An Event usually represents a set of lessons about a subject. It demands a set of times and resources to occur. This assignment is the main goal of any timetabling solver. Events may be grouped into an Event Group. A timeslot assigned to an event is called a Meet, and a resource assigned to an event is called a Task. Every XHSTT solver is also responsible for breaking an event into sub-events to be spread over the days whenever it is necessary. Other kinds of events, such as meetings, are allowed by the model (Post et al. 2014). An event has the following attributes:

  • duration, which represents the number of times that should be assigned to an event;

  • workload, which will be added to the total workload of resources assigned to the event (optional);

  • preassigned resources to attend the event (optional); and

  • preassigned timeslots to attend the event (optional).

2.4 Constraints

Post et al. (2014) groups the Constraints into three categories: basic scheduling constraints, event constraints, and resource constraints. The objective function f(.) is calculated in terms of violations of the constraints. These violations are penalized according to the weight of each constraint, defining a minimization problem. They are also divided into hard constraints, whose attendance is mandatory, and soft constraints, whose attendance is desirable.

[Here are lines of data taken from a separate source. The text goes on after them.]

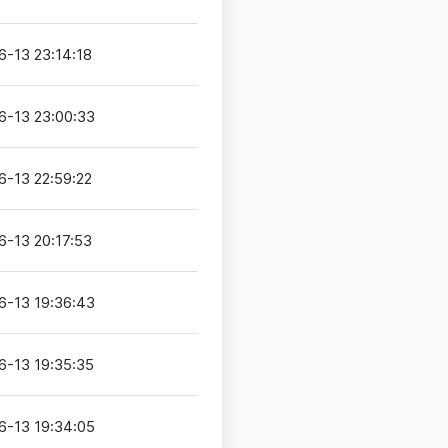
6-13 23:14:18
6-13 23:00:33
6-13 22:59:22
6-13 20:17:53
6-13 19:36:43
6-13 19:35:35
6-13 19:34:05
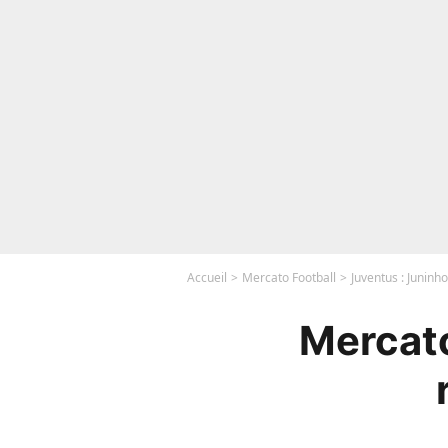
Accueil
Mercato Football
Juventus : Juninho
Mercato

Each instance can define whether a constraint is hard or soft and its weight. For more details, please refer to Post et al. (2014). A mathematical programming formulation of all XHSTT constraints is given by Kristiansen et al. (2014).

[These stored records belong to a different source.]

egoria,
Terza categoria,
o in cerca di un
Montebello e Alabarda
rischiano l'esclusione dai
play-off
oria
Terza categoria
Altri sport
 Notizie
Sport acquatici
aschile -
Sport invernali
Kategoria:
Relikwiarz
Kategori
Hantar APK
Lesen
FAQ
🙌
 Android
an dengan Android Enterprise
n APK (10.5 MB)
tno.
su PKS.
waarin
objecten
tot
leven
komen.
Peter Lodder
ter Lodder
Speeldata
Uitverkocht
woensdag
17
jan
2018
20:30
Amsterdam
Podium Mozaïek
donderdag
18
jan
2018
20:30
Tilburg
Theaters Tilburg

2.4.1 Basic scheduling constraints

  • Assign Time assigns the required number of timeslots to each event;

  • Assign Resource assigns the required resources to each event;

  • Prefer Times indicates that some events have preference for particular timeslots; and

  • Prefer Resources indicates that some events have preference for particular resources.

2.4.2 Event constraints

  • Link Events Schedules a set of events to the same timeslots;

  • Spread Events Specifies that the number of occurrences of an event in a timeslot group should lie between a minimum and a maximum value. This constraint can be used, for example, to define a daily limit of lessons of a given subject;

  • Avoid Split Assignments Assigns the same resources to all occurrences of the same event. With this constraint, for example, one can enforce the assignment of all occurrences of an event to the same room;

  • Distribute Split Events Places limits on the number of sub-events of a particular duration that may be derived from an event. This constraint may be important in some institutions, since a large number of consecutive lessons of the same subject can affect the performance of the students; and

  • Split Events Limits the number of non-consecutive meets that an event can be scheduled and its duration. One example of this constraint is to ensure that an event of duration four is split into two sub-events of duration two.

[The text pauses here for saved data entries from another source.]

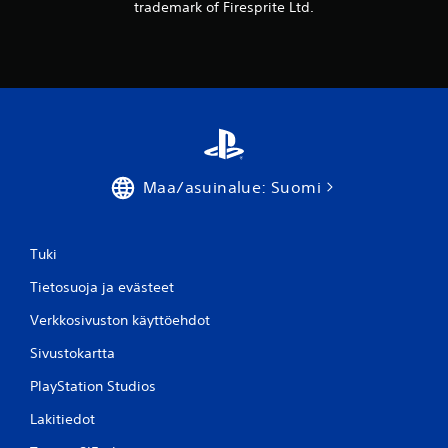
trademark of Firesprite Ltd.
Maa/asuinalue: Suomi
Tuki
Tietosuoja ja evästeet
Verkkosivuston käyttöehdot
Sivustokartta
PlayStation Studios
Lakitiedot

2.4.3 Resource constraints

  • Avoid Clashes Assigns the resources without clashes (i.e., without assigning the same resource in more than one event at a given time);

  • Avoid Unavailable Times States that some resources are unavailable to attend any event at certain times. For instance, this constraint can be used to avoid assigning a teacher to a timeslot that they cannot attend;

  • Limit Workload Restricts the workload of the resources between minimum and maximum bounds;

  • Limit Idle Times Sets the number of idle times in each time group to lie between a minimum and a maximum bound for each resource. Typically, a time group consists of all timeslots of a given day of the week. This constraint is used to avoid inactive timeslots between active ones in the schedule of a given resource;

  • Limit Busy Times The number of busy times in each day should lie between minimum and maximum bounds for each resource. A high number of allocations in the same day can affect student and teacher performances; and

  • Cluster Busy Times The number of time groups with a timeslot assigned to a resource should lie between minimum and maximum limits. This can be used, for example, to concentrate teacher’s activities into a minimum number of days.

3 Solution approach

The proposed approach is composed of two main steps: (i) an initial solution is generated using the Kingston High School Timetabling Engine (KHE) constructive algorithm (Kingston 2012a); (ii) this solution is used as a starting point for the LAHC metaheuristic, or one of our proposed variants, in order to find improved solutions using multi-neighborhood local search. These elements are explained in the next subsections.

Fig. 1
figure 1

Example of event swap (Fonseca et al. 2014)

Fig. 2
figure 2

Example of event move (Fonseca et al. 2014)

3.1 Build method

The KHE is a platform for handling instances of the addressed problem. It also provides a solver, which is used to generate initial solutions because it can find solutions of reasonable quality in a short time (Kingston 2012b). A very brief description of the KHE will be given in the next paragraphs. For more details, please refer to Kingston (2014, 2012b).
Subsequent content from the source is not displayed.